**WHAT TO WORK ON:** Only lines containing the word "form" belong in the answer; copy each one from the records.

Page segmentation data
_ _ _ _ _ _ _

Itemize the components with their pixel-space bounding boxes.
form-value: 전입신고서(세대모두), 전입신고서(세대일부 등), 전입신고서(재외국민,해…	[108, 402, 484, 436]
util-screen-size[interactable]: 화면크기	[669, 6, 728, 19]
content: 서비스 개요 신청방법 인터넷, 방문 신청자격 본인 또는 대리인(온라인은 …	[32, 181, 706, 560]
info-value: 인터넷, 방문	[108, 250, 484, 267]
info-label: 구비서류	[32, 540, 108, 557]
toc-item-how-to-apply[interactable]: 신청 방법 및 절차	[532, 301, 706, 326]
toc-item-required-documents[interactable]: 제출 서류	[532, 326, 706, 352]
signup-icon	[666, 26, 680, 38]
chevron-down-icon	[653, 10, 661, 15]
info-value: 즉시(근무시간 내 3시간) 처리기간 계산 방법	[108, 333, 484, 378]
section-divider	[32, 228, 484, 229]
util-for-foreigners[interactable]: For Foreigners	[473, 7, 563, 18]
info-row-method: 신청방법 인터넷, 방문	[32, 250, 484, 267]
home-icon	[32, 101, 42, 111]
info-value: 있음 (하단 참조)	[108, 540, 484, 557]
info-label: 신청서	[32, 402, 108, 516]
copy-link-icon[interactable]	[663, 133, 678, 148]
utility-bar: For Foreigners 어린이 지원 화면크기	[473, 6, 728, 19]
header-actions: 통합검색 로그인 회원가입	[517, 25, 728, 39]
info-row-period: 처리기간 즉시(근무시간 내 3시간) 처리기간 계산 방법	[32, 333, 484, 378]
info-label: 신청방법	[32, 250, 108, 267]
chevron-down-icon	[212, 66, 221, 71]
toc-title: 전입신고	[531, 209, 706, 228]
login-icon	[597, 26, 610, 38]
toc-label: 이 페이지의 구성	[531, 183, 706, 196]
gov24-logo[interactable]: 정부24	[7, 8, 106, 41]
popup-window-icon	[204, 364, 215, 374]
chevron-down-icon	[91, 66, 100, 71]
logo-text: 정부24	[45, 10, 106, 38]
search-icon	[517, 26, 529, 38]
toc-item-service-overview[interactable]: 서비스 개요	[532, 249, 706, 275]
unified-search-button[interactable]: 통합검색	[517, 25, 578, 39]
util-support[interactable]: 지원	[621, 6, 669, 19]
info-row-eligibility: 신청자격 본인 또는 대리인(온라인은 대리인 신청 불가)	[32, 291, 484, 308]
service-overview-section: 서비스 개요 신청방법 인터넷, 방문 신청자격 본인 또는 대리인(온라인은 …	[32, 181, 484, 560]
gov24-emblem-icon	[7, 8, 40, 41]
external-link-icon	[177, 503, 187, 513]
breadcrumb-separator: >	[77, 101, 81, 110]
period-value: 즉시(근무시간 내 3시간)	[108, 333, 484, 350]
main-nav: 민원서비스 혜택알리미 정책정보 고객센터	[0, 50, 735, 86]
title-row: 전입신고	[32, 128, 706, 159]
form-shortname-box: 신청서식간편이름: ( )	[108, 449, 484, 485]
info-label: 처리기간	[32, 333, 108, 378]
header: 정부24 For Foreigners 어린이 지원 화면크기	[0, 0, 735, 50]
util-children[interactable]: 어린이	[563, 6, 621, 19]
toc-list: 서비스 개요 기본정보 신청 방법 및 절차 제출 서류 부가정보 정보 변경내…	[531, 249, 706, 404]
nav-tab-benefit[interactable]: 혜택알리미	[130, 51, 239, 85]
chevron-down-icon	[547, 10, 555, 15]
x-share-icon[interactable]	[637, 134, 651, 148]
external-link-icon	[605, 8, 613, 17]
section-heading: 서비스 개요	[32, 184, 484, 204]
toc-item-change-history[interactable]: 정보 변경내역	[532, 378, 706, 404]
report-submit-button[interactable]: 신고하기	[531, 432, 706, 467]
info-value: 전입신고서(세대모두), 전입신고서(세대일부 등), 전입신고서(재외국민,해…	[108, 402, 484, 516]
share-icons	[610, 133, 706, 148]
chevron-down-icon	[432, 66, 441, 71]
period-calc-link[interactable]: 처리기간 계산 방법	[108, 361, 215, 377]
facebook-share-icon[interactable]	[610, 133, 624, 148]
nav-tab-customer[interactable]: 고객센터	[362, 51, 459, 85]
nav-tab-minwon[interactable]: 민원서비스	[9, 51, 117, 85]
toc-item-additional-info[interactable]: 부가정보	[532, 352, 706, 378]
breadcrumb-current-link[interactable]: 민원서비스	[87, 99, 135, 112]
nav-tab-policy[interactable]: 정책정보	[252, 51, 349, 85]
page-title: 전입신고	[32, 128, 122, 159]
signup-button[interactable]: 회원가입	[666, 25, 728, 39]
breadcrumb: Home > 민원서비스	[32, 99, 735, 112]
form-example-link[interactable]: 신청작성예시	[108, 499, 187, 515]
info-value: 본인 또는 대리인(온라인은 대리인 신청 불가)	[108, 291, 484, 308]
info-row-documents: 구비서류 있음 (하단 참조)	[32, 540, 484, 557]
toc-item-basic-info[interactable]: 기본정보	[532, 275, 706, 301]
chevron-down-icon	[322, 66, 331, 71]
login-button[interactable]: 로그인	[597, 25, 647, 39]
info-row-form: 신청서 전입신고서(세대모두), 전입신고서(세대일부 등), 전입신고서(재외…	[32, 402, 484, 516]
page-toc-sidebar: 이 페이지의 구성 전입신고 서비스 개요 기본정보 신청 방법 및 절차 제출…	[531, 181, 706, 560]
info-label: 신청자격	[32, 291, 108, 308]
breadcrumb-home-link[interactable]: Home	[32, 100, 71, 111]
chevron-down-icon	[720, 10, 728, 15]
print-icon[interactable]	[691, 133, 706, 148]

_ _ _ _ _ _ _

**FINAL ANSWER:**
form-value: 전입신고서(세대모두), 전입신고서(세대일부 등), 전입신고서(재외국민,해…	[108, 402, 484, 436]
form-shortname-box: 신청서식간편이름: ( )	[108, 449, 484, 485]
form-example-link[interactable]: 신청작성예시	[108, 499, 187, 515]
info-row-form: 신청서 전입신고서(세대모두), 전입신고서(세대일부 등), 전입신고서(재외…	[32, 402, 484, 516]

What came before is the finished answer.